Since I packed nearly all my regularly shot slings into the box down to ECST, I have been playing with my Chinese slingshot collection a bit. I have been growing more and more attracted to shooting upright forks and pulling back to a partial butterfly.

After trying many sizes of slingshots and designs, I finally settled on something that worked for me, which is a 3" outside fork distance. Most DK's and Chinese slingshots fall in this area so I was pleased to shoot and actually hit things with this "new" band orientation.

My fixed tube Dankungs and Chinese shooters (those with two holes in each fork) designed for TTF looped tube configuration where something I don't often shoot because I prefer OTT. I messing around with an old set of bands I had with a small loop on the end and I looped it into the two holes with the bands facing the target, then I would pull out and then over the top of the forks. These stainless steel slings are so smooth I wouldn't have to worry about band abrasion.

Not sure if this has been done or tried but I thought I'd share my experiences.

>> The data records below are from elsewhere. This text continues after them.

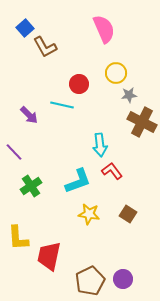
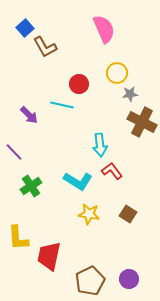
yellow circle: moved 1 px right
gray star: moved 1 px right, 1 px up
cyan L-shape: rotated 52 degrees clockwise
purple circle: moved 6 px right
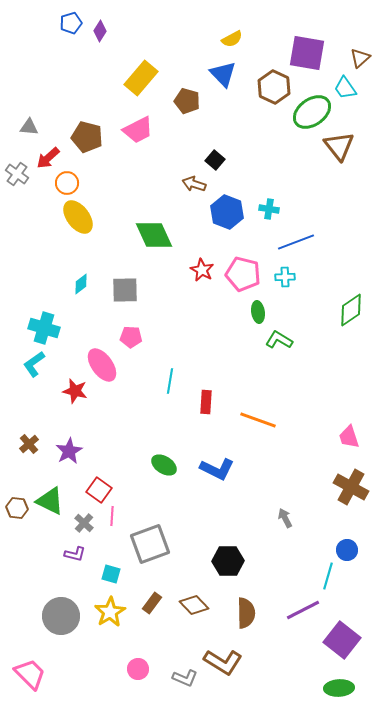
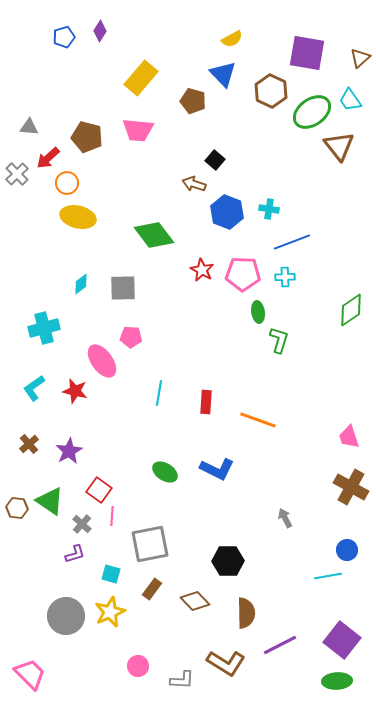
blue pentagon at (71, 23): moved 7 px left, 14 px down
brown hexagon at (274, 87): moved 3 px left, 4 px down
cyan trapezoid at (345, 88): moved 5 px right, 12 px down
brown pentagon at (187, 101): moved 6 px right
pink trapezoid at (138, 130): rotated 32 degrees clockwise
gray cross at (17, 174): rotated 10 degrees clockwise
yellow ellipse at (78, 217): rotated 40 degrees counterclockwise
green diamond at (154, 235): rotated 12 degrees counterclockwise
blue line at (296, 242): moved 4 px left
pink pentagon at (243, 274): rotated 12 degrees counterclockwise
gray square at (125, 290): moved 2 px left, 2 px up
cyan cross at (44, 328): rotated 32 degrees counterclockwise
green L-shape at (279, 340): rotated 76 degrees clockwise
cyan L-shape at (34, 364): moved 24 px down
pink ellipse at (102, 365): moved 4 px up
cyan line at (170, 381): moved 11 px left, 12 px down
green ellipse at (164, 465): moved 1 px right, 7 px down
green triangle at (50, 501): rotated 8 degrees clockwise
gray cross at (84, 523): moved 2 px left, 1 px down
gray square at (150, 544): rotated 9 degrees clockwise
purple L-shape at (75, 554): rotated 30 degrees counterclockwise
cyan line at (328, 576): rotated 64 degrees clockwise
brown rectangle at (152, 603): moved 14 px up
brown diamond at (194, 605): moved 1 px right, 4 px up
purple line at (303, 610): moved 23 px left, 35 px down
yellow star at (110, 612): rotated 8 degrees clockwise
gray circle at (61, 616): moved 5 px right
brown L-shape at (223, 662): moved 3 px right, 1 px down
pink circle at (138, 669): moved 3 px up
gray L-shape at (185, 678): moved 3 px left, 2 px down; rotated 20 degrees counterclockwise
green ellipse at (339, 688): moved 2 px left, 7 px up
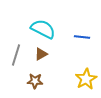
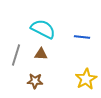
brown triangle: rotated 32 degrees clockwise
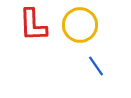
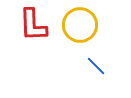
blue line: rotated 10 degrees counterclockwise
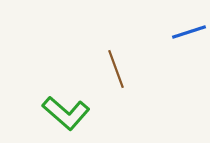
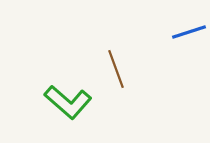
green L-shape: moved 2 px right, 11 px up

So fair I have 5 frames that work with this set up, ideally the holes do NOT have a brass liner and the tops of the tips be scalloped, flat or bowed a bit.

The 4-hole Pocket Aimer by DK is an ideal candidate for this set up, as is this "wolf tooth" by King Slingshot. By fair my favouriet is this unknown SS slingshot by King Slingshot that can be use set up with 6 strands of bands (my original idea for this sling was to have it so It was my everything sling, single ball in tube, looped tubes etc etc, never happened)

The 4-hole Pocket Aimer and the unknown model is even more useful since I can switch BACK to TTF by simply flipping the frame over.

Try it out. It maybe kind of neat!


----------



## oldmiser (Jan 22, 2014)

good set up..Looks like the 2nd shooter seems more flat for OTT shooting.....I have used the small looped at the fork as well...Best too you at ESCT........OM


----------